■ TASK STATEMENT: The lines from the one containing "Drupal Association" through the last one in the data: please copy those exactly, and only those, without the pictures.

■ RECORDS PROVIDED:
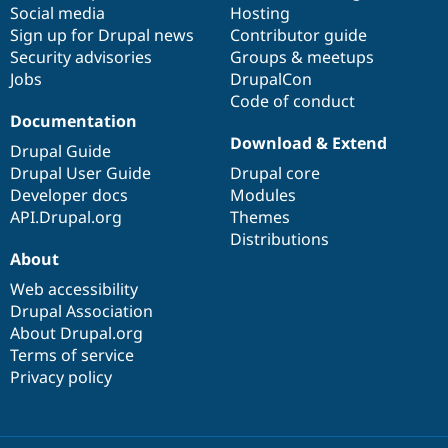
Social media
base
community
Hosting
Sign up for Drupal news
Contributor guide
Security advisories
Groups & meetups
Jobs
DrupalCon
Code of conduct
Documentation
Download & Extend
Drupal Guide
Drupal User Guide
Drupal core
Developer docs
Modules
API.Drupal.org
Themes
Distributions
About
Web accessibility
Drupal Association
About Drupal.org
Terms of service
Privacy policy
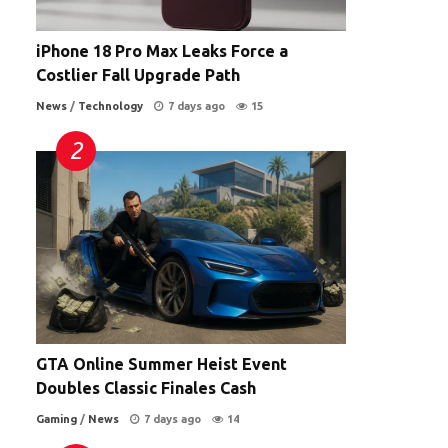
iPhone 18 Pro Max Leaks Force a
Costlier Fall Upgrade Path
News
/
Technology
7 days ago
15
GTA Online Summer Heist Event
Doubles Classic Finales Cash
Gaming
/
News
7 days ago
14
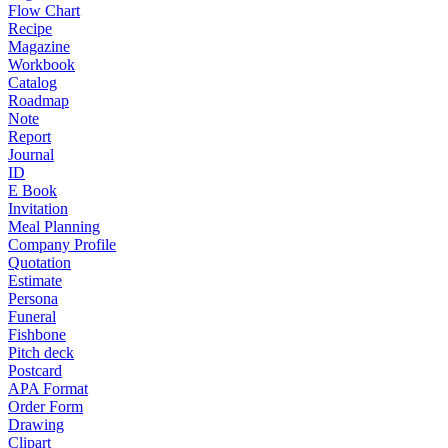
Flow Chart
Recipe
Magazine
Workbook
Catalog
Roadmap
Note
Report
Journal
ID
E Book
Invitation
Meal Planning
Company Profile
Quotation
Estimate
Persona
Funeral
Fishbone
Pitch deck
Postcard
APA Format
Order Form
Drawing
Clipart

■ THE ANSWER:
Drupal Association
About Drupal.org
Terms of service
Privacy policy
iPhone 18 Pro Max Leaks Force a
Costlier Fall Upgrade Path
News
/
Technology
7 days ago
15
GTA Online Summer Heist Event
Doubles Classic Finales Cash
Gaming
/
News
7 days ago
14
Flow Chart
Recipe
Magazine
Workbook
Catalog
Roadmap
Note
Report
Journal
ID
E Book
Invitation
Meal Planning
Company Profile
Quotation
Estimate
Persona
Funeral
Fishbone
Pitch deck
Postcard
APA Format
Order Form
Drawing
Clipart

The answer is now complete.